> _PROBLEM STATEMENT_:
Give only the count of lines that contain "button" in the material.

> _DATA TO PROCESS_:
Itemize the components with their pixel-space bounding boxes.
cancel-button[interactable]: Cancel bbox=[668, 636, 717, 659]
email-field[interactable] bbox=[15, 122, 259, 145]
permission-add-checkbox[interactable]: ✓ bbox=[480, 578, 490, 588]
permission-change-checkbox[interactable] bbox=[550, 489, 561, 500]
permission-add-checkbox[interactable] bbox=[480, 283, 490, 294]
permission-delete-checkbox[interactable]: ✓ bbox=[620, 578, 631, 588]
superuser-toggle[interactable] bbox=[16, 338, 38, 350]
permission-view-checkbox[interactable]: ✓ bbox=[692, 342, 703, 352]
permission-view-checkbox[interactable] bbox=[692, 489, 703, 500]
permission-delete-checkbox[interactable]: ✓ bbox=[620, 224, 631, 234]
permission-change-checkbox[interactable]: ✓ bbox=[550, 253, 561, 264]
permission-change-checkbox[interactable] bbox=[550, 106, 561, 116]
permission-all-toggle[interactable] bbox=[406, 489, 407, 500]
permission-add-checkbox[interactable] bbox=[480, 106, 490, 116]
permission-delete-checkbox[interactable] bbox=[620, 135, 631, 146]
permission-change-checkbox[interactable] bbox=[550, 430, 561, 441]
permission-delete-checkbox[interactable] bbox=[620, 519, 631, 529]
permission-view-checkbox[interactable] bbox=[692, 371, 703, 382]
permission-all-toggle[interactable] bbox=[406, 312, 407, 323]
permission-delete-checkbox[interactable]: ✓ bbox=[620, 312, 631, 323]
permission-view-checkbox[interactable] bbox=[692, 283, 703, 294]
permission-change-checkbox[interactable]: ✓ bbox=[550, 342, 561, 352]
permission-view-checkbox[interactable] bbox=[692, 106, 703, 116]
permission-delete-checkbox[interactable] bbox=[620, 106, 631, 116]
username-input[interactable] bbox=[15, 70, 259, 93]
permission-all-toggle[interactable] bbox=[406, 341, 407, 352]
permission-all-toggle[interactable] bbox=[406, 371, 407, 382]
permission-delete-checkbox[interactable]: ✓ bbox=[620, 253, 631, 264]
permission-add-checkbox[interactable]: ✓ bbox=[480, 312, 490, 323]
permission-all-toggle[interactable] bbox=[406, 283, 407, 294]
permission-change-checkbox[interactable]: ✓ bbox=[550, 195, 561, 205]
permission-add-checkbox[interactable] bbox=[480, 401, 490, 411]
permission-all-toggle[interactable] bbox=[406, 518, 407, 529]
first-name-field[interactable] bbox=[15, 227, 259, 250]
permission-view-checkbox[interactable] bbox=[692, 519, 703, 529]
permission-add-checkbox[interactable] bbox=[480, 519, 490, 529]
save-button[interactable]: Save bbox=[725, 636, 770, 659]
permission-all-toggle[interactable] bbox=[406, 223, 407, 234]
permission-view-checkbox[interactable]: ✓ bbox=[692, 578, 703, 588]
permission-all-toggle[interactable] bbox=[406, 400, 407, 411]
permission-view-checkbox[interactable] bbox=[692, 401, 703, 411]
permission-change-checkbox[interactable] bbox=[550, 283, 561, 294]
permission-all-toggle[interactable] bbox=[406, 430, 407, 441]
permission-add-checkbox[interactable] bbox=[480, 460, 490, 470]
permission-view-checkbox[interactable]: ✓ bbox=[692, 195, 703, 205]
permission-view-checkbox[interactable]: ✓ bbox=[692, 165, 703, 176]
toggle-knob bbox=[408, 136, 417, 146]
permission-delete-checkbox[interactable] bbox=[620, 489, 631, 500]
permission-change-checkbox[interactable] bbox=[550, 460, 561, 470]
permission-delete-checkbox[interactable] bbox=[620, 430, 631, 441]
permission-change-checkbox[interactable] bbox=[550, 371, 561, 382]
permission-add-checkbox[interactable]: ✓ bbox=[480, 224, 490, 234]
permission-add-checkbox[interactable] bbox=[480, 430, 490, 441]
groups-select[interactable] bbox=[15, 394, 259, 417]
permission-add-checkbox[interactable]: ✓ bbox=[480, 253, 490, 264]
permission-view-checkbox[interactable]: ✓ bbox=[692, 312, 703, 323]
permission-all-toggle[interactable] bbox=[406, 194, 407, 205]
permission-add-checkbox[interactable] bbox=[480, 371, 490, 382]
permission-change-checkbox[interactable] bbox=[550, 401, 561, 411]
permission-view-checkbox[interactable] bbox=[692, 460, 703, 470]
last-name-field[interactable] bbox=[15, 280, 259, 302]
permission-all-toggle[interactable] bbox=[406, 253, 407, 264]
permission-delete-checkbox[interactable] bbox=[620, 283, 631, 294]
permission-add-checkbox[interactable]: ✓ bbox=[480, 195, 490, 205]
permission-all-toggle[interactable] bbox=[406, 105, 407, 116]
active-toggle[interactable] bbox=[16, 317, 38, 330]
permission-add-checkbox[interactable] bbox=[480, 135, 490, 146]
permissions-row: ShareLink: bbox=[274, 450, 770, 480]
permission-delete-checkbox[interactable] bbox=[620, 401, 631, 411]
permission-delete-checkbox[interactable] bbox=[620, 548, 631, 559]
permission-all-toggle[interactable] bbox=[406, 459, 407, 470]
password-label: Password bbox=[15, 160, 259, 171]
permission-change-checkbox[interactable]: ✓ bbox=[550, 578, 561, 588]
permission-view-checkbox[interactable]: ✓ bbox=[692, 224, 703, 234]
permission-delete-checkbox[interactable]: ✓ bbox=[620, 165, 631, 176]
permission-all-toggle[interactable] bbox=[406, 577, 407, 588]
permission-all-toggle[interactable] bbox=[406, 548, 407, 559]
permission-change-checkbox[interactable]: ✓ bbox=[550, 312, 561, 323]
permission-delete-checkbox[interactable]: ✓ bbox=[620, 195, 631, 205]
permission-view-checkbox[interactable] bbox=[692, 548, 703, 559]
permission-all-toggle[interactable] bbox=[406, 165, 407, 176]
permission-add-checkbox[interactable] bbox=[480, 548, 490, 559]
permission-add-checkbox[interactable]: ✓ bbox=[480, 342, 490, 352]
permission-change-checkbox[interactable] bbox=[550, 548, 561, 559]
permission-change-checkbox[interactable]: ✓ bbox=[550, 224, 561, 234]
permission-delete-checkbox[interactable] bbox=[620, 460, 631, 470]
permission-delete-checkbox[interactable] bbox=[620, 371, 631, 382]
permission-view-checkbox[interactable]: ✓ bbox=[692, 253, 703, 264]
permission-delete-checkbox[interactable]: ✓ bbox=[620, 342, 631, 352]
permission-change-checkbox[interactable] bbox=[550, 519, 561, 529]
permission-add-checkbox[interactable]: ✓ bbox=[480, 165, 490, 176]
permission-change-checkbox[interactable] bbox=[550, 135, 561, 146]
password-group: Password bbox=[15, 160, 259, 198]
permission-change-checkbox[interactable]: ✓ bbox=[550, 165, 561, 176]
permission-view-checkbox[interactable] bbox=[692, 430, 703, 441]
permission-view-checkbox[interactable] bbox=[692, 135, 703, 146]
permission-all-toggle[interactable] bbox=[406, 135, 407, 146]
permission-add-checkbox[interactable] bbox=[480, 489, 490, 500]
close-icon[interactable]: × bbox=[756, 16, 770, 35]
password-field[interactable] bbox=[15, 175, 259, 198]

> _SOLUTION TO THIS TASK_:
2